The figure in a clearing is a rich musical topic or texture. Something happens occurs before, or against, or within, a background. That background may be somewhat atmospheric or suggestive (musically or extra-musically), but it must also be somewhat neutral, audible but not listened-to. How is such a background made in a work of music?
(1) silence (Cage's rhythmic (metrical), and — later — time bracket (ametrical) structures.
(2) a scattering of small events (Berlioz: "intermittent sounds"), distributed irregularly and unpredictably.
(3) erdodic form (Tenney): completely and randomly filling the available time with events, so that no orientation, temporal or otherwise, on the basis of the background is possible.
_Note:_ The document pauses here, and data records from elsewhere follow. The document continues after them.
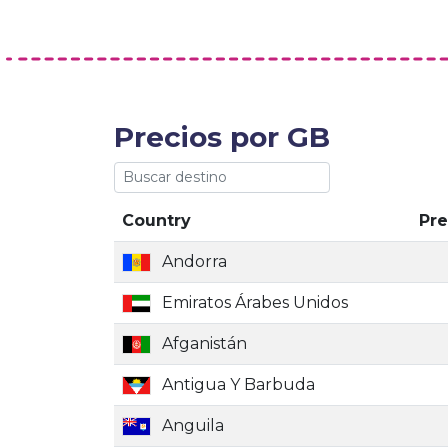
Precios por GB
Country
Pre
Andorra
Emiratos Árabes Unidos
Afganistán
Antigua Y Barbuda
Anguila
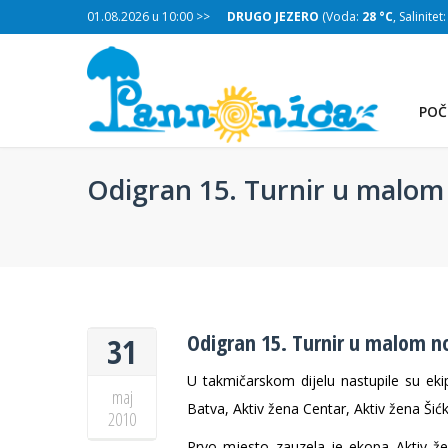
:
28 °C
, Salinitet:
01.08.2026 u 10:00 >>
30 g/L
)
DRUGO JEZERO
(Voda:
28 °C
, Salinitet
POČ
Odigran 15. Turnir u malo
Odigran 15. Turnir u malom 
31
U takmičarskom dijelu nastupile su eki
maj
Batva, Aktiv žena Centar, Aktiv žena Šićki
2010
TREĆE JEZERO
Prvo mjesto zauzela je ekopa Aktiv že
(4) events occuring in absolutely regular and preditable intervals of time, providing a strict temporal reference, possibly references for pitch, timbre.
(5) a drone, a continuous sound providing a pitch, but no temporal reference.
(6) a contrapuntally independent stream of music, speech, or environmental sounds.
I love the coincidence here of completely full and completely empty backgrounds. [Is a blank canvas white or black? The complete physical spectrum of light tells us one thing (white is a broad spectrum of light, black is an absence of light) while the real experience of visible light, the colors with which a painter works (with a spectrum that our mind folds back up on itself, connecting reds to blues) suggests the opposite: white is the absence and black is completely full.] This figure usefully focuses on the issue of audibility/inaudibility. While the figure and ground idea is, at root, contrapuntal, the immediate compositional issue is whether or not the listener should be aware of the counterpoint, and this audible/inaudible quality (now you hear it, now you don't) is determined by the material relationship, the similarity or dissimilarity, between the figure and ground.
See also these Notes on Continuity and this post on Ives and Mahler.
1 comment:
Ah, you've brought up the old RGB (red, green, blue) and CMYK (cyan, magenta, yellow, black) conundrum. In the former, you put all the colors together and you have white, while in the latter you get black. The former is what we use on TV and computer screens while the latter is what we use for print/paintings. In other words, one is projected light while the other is reflective of light. The former, by the way, has millions more different colors than the latter, which is why slides always looked more vivid than photographic prints.